◆ Extracted records:
*** Block opens ***

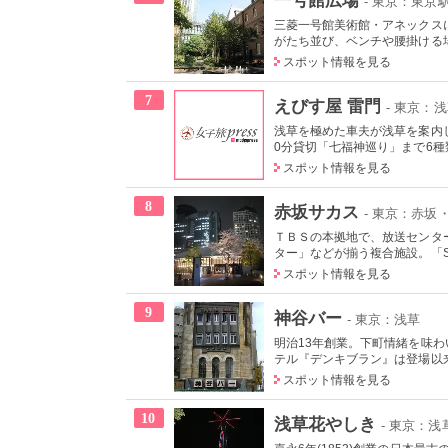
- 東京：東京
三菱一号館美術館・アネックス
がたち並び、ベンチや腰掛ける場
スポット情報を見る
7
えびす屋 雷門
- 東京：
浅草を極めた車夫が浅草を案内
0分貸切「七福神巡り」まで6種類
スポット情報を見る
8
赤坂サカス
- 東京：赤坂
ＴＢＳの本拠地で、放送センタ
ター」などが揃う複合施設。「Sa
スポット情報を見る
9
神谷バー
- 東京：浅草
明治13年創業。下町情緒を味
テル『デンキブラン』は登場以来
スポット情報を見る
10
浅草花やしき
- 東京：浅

*** Block closes ***
*** Block opens ***

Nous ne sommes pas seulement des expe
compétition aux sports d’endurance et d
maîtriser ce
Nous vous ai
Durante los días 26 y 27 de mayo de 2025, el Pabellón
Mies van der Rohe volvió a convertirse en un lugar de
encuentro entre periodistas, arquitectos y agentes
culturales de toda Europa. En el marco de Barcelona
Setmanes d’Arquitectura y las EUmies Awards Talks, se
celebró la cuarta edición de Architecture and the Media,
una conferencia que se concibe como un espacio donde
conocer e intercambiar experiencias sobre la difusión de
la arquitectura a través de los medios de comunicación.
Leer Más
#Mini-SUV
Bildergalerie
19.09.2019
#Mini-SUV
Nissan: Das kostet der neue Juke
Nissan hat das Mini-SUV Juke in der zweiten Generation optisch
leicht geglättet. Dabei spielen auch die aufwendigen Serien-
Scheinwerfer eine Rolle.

*** Block closes ***
*** Block opens ***

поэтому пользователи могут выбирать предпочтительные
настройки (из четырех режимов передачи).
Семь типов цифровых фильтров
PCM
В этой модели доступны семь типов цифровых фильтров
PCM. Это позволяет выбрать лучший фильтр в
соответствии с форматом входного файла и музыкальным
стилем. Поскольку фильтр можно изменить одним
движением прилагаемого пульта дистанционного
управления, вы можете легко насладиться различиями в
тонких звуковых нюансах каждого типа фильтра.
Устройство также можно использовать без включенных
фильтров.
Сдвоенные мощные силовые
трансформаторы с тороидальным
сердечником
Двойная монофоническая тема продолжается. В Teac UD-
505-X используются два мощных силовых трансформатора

*** Block closes ***

◆ Instructions to follow:
Your answer should consist only of the lines above between the line holding "тонких звуковых нюансах каждого типа фильтра." and the line holding "505-X используются два", inclusive, each transcribed exactly.

◆ Solved problem:
тонких звуковых нюансах каждого типа фильтра.
Устройство также можно использовать без включенных
фильтров.
Сдвоенные мощные силовые
трансформаторы с тороидальным
сердечником
Двойная монофоническая тема продолжается. В Teac UD-
505-X используются два мощных силовых трансформатора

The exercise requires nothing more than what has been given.